This is precisely what I have done, and indeed, this is extremely tedious. This is why I get an inductive-like type (ie. constructors + a recursor) but which is not an inductive type.

Jakub Nowak (Jan 21 2026 at 02:41):

You can do that:

import Mathlib

inductive PreΩ : Type where
| set (s : List Ω) : Ω

instance : LT Ω := sorry

def Ω.WF : Ω → Prop
| set s => s.Pairwise (· < ·)

And then either use PreΩ and PreΩ.WF unbundled, or bundled as def Ω := { x : PreΩ // x.WF }. In this case I think the latter will be better.

Jakub Nowak (Jan 21 2026 at 02:48):

From the computational perspective quotient approach doesn't require you to sort the list. But I think that working with sorted lists is easier than working with quotient of list by permutations. At least it was for me in a different setting.

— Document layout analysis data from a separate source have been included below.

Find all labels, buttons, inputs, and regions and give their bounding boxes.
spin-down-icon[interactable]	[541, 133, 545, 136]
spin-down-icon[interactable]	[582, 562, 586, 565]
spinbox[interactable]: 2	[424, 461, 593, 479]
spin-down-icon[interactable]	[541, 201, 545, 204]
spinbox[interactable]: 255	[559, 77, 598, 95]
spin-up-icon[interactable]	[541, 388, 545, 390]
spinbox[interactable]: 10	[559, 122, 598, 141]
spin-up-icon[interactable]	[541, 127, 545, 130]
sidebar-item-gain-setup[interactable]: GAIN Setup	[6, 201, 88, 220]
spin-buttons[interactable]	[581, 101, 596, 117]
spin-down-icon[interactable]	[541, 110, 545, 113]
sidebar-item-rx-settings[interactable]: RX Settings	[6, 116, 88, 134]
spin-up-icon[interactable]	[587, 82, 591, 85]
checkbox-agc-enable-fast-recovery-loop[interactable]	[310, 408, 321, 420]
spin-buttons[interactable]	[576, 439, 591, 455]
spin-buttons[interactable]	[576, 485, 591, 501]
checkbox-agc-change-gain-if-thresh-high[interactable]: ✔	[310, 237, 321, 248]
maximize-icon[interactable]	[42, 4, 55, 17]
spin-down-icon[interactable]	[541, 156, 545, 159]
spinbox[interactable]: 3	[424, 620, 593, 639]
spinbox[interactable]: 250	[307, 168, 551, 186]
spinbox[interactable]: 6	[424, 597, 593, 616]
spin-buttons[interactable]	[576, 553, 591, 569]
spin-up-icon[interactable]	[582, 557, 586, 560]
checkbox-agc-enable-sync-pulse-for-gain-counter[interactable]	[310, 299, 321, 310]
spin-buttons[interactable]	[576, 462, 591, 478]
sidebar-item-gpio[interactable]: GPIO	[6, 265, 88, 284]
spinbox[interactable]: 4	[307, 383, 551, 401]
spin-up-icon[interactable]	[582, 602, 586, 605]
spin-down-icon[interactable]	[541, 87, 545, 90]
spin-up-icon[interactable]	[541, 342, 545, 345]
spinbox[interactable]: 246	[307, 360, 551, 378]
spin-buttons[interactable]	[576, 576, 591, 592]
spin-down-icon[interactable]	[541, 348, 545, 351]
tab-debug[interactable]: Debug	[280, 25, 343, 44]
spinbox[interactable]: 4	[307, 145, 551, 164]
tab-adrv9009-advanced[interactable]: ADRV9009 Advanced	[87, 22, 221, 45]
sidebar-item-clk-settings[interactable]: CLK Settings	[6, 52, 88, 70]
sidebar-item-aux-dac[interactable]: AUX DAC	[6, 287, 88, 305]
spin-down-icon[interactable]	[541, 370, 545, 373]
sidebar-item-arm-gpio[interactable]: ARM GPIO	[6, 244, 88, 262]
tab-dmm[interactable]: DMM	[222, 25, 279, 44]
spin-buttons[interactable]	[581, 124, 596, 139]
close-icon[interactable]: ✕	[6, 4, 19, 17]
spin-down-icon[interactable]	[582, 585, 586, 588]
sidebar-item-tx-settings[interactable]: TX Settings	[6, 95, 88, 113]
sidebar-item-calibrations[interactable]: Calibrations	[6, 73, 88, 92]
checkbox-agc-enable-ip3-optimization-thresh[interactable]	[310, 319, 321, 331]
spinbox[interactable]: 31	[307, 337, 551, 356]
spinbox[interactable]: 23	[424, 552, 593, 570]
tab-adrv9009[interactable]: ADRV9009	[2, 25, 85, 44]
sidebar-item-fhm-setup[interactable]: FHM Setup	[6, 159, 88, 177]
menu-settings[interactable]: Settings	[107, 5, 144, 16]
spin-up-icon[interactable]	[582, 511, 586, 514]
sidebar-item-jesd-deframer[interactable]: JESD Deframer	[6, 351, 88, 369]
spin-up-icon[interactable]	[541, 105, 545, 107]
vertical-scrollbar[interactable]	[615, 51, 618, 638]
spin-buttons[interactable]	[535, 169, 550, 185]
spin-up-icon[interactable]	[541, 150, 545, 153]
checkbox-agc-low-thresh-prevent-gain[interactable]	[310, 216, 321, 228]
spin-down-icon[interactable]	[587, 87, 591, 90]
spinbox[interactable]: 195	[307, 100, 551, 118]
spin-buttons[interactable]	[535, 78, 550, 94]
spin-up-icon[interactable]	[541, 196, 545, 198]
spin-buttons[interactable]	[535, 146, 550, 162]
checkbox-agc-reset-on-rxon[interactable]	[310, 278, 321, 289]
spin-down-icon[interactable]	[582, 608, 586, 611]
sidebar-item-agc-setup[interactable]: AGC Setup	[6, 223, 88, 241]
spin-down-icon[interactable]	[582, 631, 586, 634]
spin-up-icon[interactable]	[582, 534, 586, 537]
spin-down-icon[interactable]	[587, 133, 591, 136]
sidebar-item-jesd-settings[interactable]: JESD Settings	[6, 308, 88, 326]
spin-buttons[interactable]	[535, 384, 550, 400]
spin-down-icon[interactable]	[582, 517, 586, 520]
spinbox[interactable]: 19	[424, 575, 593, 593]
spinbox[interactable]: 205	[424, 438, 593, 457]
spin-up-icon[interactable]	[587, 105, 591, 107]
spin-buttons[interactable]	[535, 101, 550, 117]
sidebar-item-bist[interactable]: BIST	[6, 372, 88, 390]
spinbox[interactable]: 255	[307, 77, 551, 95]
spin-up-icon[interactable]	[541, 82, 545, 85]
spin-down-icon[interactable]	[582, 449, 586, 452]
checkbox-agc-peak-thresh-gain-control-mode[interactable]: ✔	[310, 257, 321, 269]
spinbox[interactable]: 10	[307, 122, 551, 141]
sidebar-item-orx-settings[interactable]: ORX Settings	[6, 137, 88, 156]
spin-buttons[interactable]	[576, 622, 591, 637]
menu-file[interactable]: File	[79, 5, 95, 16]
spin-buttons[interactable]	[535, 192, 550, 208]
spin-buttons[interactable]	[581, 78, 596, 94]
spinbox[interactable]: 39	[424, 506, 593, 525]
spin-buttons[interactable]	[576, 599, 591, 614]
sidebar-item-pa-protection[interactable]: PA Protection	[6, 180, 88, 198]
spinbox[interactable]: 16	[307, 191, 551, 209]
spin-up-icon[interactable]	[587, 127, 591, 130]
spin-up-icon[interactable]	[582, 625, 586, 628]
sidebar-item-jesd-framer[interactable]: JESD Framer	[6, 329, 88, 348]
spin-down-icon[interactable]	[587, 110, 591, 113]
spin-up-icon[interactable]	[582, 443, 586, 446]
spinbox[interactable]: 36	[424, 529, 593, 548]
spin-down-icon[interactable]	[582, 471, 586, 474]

Aaron Liu (Jan 21 2026 at 02:51):

this only works when your type is orderable :(

Jakub Nowak (Jan 21 2026 at 02:57):

(deleted)

Jakub Nowak (Jan 21 2026 at 02:59):

You could also not have s.Pairwise (· < ·) at all, if you don't care about equality being extensional.

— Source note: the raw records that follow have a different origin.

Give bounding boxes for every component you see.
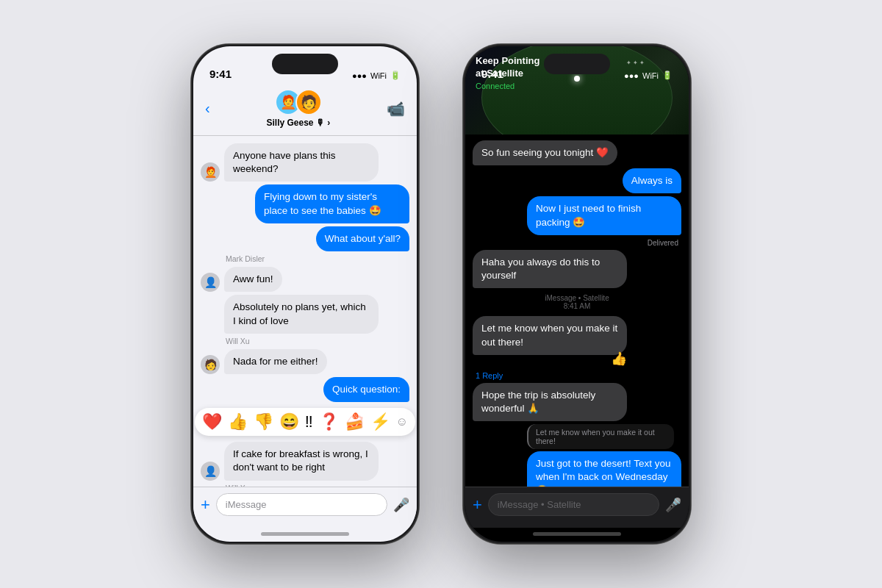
avatar: 👤 (201, 462, 220, 481)
table-row: 🧑 Nada for me either! (201, 349, 409, 374)
tapback-haha[interactable]: 😄 (279, 412, 299, 431)
message-bubble: Anyone have plans this weekend? (224, 143, 379, 182)
mic-button-2[interactable]: 🎤 (665, 497, 681, 513)
table-row: Quick question: (201, 377, 409, 402)
message-bubble: Always is (623, 168, 681, 193)
sender-label: Will Xu (226, 337, 409, 345)
table-row: 🧑‍🦰 Anyone have plans this weekend? (201, 143, 409, 182)
avatar: 👤 (201, 273, 220, 292)
battery-icon: 🔋 (390, 71, 401, 80)
message-bubble: Haha you always do this to yourself (473, 250, 627, 288)
table-row: Haha you always do this to yourself (473, 250, 681, 288)
input-bar-2: + iMessage • Satellite 🎤 (465, 487, 689, 528)
avatar: 🧑 (201, 355, 220, 374)
table-row: What about y'all? (201, 226, 409, 251)
messages-area-2[interactable]: So fun seeing you tonight ❤️ Always is N… (465, 135, 689, 487)
wifi-icon-2: WiFi (642, 71, 659, 80)
message-bubble: Aww fun! (224, 267, 282, 292)
tapback-panel[interactable]: ❤️ 👍 👎 😄 ‼️ ❓ 🍰 ⚡ ☺ (195, 408, 415, 436)
home-indicator-2 (533, 532, 621, 536)
signal-icon: ●●● (352, 71, 367, 80)
message-input-2[interactable]: iMessage • Satellite (488, 493, 659, 516)
message-bubble: If cake for breakfast is wrong, I don't … (224, 442, 379, 480)
phone-2: 9:41 ●●● WiFi 🔋 Keep Pointingat Satellit… (463, 44, 691, 544)
dynamic-island (272, 54, 338, 74)
status-time-2: 9:41 (481, 68, 503, 80)
group-name: Silly Geese 🎙 › (266, 118, 330, 128)
avatar-2: 🧑 (295, 89, 322, 115)
delivered-status: Delivered (473, 239, 678, 247)
message-bubble: Quick question: (323, 377, 409, 402)
wifi-icon: WiFi (370, 71, 387, 80)
video-call-button[interactable]: 📹 (387, 100, 405, 118)
tapback-add-button[interactable]: ☺ (396, 415, 408, 429)
table-row: Let me know when you make it out there! … (473, 424, 681, 487)
message-bubble: So fun seeing you tonight ❤️ (473, 140, 617, 165)
status-bar-2: 9:41 ●●● WiFi 🔋 (465, 46, 689, 85)
sender-label: Mark Disler (226, 254, 409, 263)
bubble-container: Let me know when you make it out there! … (527, 424, 681, 487)
back-button[interactable]: ‹ (205, 100, 210, 117)
avatar: 🧑‍🦰 (201, 162, 220, 182)
status-icons-2: ●●● WiFi 🔋 (624, 71, 673, 80)
status-icons-1: ●●● WiFi 🔋 (352, 71, 401, 80)
table-row: 👤 Aww fun! (201, 267, 409, 292)
phone-1: 9:41 ●●● WiFi 🔋 ‹ 🧑‍🦰 🧑 Silly Geese 🎙 › (191, 44, 419, 544)
status-time-1: 9:41 (209, 68, 232, 80)
attach-button[interactable]: + (201, 495, 210, 514)
table-row: Absolutely no plans yet, which I kind of… (201, 295, 409, 333)
message-bubble: Flying down to my sister's place to see … (255, 184, 409, 223)
table-row: Let me know when you make it out there! … (473, 316, 681, 366)
group-avatars: 🧑‍🦰 🧑 (275, 89, 322, 115)
bubble-container: Let me know when you make it out there! … (473, 316, 627, 366)
tapback-question[interactable]: ❓ (319, 412, 339, 431)
group-info[interactable]: 🧑‍🦰 🧑 Silly Geese 🎙 › (266, 89, 330, 128)
tapback-cake[interactable]: 🍰 (345, 412, 365, 431)
input-bar-1: + iMessage 🎤 (193, 487, 417, 528)
satellite-time-label: iMessage • Satellite8:41 AM (473, 294, 681, 310)
reply-count[interactable]: 1 Reply (476, 371, 681, 380)
message-bubble: Absolutely no plans yet, which I kind of… (224, 295, 379, 333)
message-input[interactable]: iMessage (216, 493, 387, 516)
table-row: Hope the trip is absolutely wonderful 🙏 (473, 383, 681, 421)
table-row: 👤 If cake for breakfast is wrong, I don'… (201, 442, 409, 480)
tapback-bolt[interactable]: ⚡ (370, 412, 390, 431)
attach-button-2[interactable]: + (473, 495, 482, 514)
tapback-exclaim[interactable]: ‼️ (305, 412, 313, 431)
message-bubble: Let me know when you make it out there! (473, 316, 627, 354)
replied-message: Let me know when you make it out there! (527, 424, 674, 449)
message-bubble: Nada for me either! (224, 349, 327, 374)
message-bubble: Now I just need to finish packing 🤩 (527, 196, 681, 234)
table-row: So fun seeing you tonight ❤️ (473, 140, 681, 165)
tapback-heart[interactable]: ❤️ (202, 412, 222, 431)
home-indicator (261, 532, 349, 536)
tapback-thumbsdown[interactable]: 👎 (254, 412, 273, 431)
tapback-thumbsup[interactable]: 👍 (228, 412, 248, 431)
nav-header-1: ‹ 🧑‍🦰 🧑 Silly Geese 🎙 › 📹 (193, 85, 417, 136)
signal-icon-2: ●●● (624, 71, 639, 80)
message-bubble: Just got to the desert! Text you when I'… (527, 451, 681, 487)
table-row: Now I just need to finish packing 🤩 (473, 196, 681, 234)
battery-icon-2: 🔋 (662, 71, 673, 80)
message-bubble: What about y'all? (316, 226, 409, 251)
table-row: Always is (473, 168, 681, 193)
table-row: Flying down to my sister's place to see … (201, 184, 409, 223)
mic-button[interactable]: 🎤 (393, 497, 409, 513)
phones-container: 9:41 ●●● WiFi 🔋 ‹ 🧑‍🦰 🧑 Silly Geese 🎙 › (191, 44, 691, 544)
message-bubble: Hope the trip is absolutely wonderful 🙏 (473, 383, 627, 421)
messages-area-1[interactable]: 🧑‍🦰 Anyone have plans this weekend? Flyi… (193, 136, 417, 487)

Aaron Liu (Jan 21 2026 at 03:34):

then I can't prove extensionality :(

jthulhu (Jan 24 2026 at 12:00):

Jakub Nowak said:

You can do that:

import Mathlib

inductive PreΩ : Type where
| set (s : List Ω) : Ω

instance : LT Ω := sorry

def Ω.WF : Ω → Prop
| set s => s.Pairwise (· < ·)

And then either use PreΩ and PreΩ.WF unbundled, or bundled as def Ω := { x : PreΩ // x.WF }. In this case I think the latter will be better.

Oh! This is a solution I didn't think of. Indeed, I think it is better than using quotients, and in my case, PreΩ is not a large inductive so it can be ordered.

Last updated: Feb 28 2026 at 14:05 UTC